Aktien
Schwarz Pharma nach Kauf von Rotigotin-Rechten leicht im Minus

Aktien der Schwarz Pharma AG haben sich am Freitag etwas schwächer als der Gesamtmarkt entwickelt. Vor Handelsbeginn hatte der Arzneimittelhersteller mitgeteilt, er habe von Aderis Pharmaceuticals die Rechte am Wirkstoff Rotigotin gekauft.
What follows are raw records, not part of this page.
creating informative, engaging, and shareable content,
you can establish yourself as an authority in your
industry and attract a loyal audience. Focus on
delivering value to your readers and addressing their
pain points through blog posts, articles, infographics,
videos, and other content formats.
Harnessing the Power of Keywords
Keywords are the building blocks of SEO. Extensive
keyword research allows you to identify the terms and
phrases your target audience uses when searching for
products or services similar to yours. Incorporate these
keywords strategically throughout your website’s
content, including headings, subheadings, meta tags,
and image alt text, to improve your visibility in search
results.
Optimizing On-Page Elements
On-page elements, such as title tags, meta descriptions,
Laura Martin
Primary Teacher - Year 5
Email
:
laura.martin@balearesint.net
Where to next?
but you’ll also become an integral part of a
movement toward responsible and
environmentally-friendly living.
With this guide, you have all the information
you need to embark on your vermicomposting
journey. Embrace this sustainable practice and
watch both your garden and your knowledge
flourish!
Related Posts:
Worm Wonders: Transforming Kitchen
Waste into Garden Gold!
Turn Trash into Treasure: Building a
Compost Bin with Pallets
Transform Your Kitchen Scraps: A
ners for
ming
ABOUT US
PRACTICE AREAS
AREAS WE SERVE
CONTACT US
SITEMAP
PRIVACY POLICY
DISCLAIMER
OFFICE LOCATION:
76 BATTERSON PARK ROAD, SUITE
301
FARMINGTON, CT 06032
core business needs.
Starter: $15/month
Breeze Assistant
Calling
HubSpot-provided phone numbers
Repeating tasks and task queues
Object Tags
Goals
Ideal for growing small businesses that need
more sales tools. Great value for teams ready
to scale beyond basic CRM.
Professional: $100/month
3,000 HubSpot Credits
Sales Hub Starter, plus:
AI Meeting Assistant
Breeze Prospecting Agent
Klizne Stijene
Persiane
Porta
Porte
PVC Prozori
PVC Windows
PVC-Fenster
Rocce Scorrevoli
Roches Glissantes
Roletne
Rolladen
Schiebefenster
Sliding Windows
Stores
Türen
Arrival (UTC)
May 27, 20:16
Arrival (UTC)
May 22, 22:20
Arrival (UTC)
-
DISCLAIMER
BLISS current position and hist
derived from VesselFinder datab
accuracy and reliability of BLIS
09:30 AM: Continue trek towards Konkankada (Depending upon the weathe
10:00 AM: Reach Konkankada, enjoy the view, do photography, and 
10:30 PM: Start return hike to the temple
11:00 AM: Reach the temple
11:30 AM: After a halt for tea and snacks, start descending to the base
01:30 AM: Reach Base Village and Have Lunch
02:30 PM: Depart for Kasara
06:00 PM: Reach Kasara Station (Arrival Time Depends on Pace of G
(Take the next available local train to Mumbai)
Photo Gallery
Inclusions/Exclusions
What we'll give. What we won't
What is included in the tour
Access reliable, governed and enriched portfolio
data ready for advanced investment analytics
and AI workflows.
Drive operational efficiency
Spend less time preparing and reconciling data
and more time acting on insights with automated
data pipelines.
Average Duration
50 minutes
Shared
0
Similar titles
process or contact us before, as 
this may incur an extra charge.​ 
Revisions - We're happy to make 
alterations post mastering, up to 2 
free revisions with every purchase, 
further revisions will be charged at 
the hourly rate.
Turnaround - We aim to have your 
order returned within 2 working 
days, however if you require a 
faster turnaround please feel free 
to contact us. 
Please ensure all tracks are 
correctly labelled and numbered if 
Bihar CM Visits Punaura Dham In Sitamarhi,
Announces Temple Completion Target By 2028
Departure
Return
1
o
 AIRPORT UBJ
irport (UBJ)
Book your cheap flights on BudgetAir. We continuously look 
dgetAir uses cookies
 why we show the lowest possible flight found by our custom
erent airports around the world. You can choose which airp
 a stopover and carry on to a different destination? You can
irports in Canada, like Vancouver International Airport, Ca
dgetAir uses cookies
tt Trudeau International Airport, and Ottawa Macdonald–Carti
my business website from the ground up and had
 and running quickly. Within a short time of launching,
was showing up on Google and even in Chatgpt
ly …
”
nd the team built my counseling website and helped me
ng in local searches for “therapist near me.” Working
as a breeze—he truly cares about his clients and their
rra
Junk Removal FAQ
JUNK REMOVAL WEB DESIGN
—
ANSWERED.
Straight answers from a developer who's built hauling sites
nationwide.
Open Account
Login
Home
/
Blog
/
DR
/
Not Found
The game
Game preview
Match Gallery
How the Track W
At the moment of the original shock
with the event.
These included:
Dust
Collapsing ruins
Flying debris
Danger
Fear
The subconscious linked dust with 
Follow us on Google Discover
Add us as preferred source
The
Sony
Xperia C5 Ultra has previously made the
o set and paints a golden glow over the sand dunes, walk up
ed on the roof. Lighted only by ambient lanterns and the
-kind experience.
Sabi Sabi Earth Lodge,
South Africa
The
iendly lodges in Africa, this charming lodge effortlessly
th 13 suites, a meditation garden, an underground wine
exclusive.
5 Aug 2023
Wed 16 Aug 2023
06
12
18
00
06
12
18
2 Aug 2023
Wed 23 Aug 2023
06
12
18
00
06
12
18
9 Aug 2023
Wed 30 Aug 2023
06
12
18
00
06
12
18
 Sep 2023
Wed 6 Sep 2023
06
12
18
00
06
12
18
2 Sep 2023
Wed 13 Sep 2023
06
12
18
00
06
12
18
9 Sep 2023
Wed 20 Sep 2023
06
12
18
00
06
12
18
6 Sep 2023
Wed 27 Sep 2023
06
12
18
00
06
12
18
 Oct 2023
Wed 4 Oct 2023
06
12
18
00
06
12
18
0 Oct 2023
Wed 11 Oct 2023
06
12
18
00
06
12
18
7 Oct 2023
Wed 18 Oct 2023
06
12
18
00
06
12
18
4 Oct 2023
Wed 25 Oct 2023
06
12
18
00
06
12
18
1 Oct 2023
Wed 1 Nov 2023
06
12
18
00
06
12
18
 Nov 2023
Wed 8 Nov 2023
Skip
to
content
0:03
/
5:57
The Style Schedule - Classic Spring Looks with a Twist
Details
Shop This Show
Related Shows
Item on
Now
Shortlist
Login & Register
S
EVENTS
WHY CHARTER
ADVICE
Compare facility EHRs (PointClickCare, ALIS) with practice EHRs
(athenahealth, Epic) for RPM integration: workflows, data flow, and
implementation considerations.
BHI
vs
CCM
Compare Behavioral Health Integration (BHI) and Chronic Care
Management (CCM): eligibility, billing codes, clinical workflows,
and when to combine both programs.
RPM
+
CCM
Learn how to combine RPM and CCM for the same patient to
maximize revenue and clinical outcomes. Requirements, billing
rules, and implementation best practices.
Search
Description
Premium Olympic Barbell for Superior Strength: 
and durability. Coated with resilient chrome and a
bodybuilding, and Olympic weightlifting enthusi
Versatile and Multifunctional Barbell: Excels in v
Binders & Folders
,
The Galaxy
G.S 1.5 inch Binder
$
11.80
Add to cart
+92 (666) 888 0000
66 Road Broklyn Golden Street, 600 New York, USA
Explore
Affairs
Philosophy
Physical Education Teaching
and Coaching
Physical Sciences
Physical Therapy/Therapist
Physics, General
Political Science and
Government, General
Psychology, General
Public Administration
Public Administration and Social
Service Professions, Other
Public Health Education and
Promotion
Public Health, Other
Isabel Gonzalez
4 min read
dpa-afx FRANKFURT. Aktien der Schwarz Pharma AG haben sich am Freitag etwas schwächer als der Gesamtmarkt entwickelt. Vor Handelsbeginn hatte der Arzneimittelhersteller mitgeteilt, er habe von Aderis Pharmaceuticals die Rechte am Wirkstoff Rotigotin gekauft. Das führe zu einem einmaligen, zusätzlichen Forschungs- und Entwicklungsaufwand von bis zu 58 Mill. Euro. Deshalb ändere sich der Ausblick für 2005 von einem ausgeglichenen Jahresergebnis zu einem Nettoverlust von maximal 58 Mill. Euro. Die Aktien sanken bis 10.15 Uhr um 0,34 Prozent auf 38,54 Euro, während der MDax um 0,09 Prozent auf 6 517,33 Zähler zulegte.

Analyst Alexander Groschke von der Landesbank Rheinland-Pfalz (LRP) bezeichnete den Kauf der vollständigen Rechte am Parkinson-Mittel als sinnvoll. Es seien nun Einsparungen bei den Lizenzzahlungen zu erwarten. Schwarz hatte bereits die Vermarktungsrechte von Aderis Parmaceuticals im Jahre 1998 übernommen. Rotigotine befindet sich laut Studie bereits im Zulassungsverfahren und ist "das attraktivste Produkt in der Pipeline von Schwarz Pharma". Die LRP bestätigte die Titel mit "Underperformer" und einem Kursziel von 26,00 Euro.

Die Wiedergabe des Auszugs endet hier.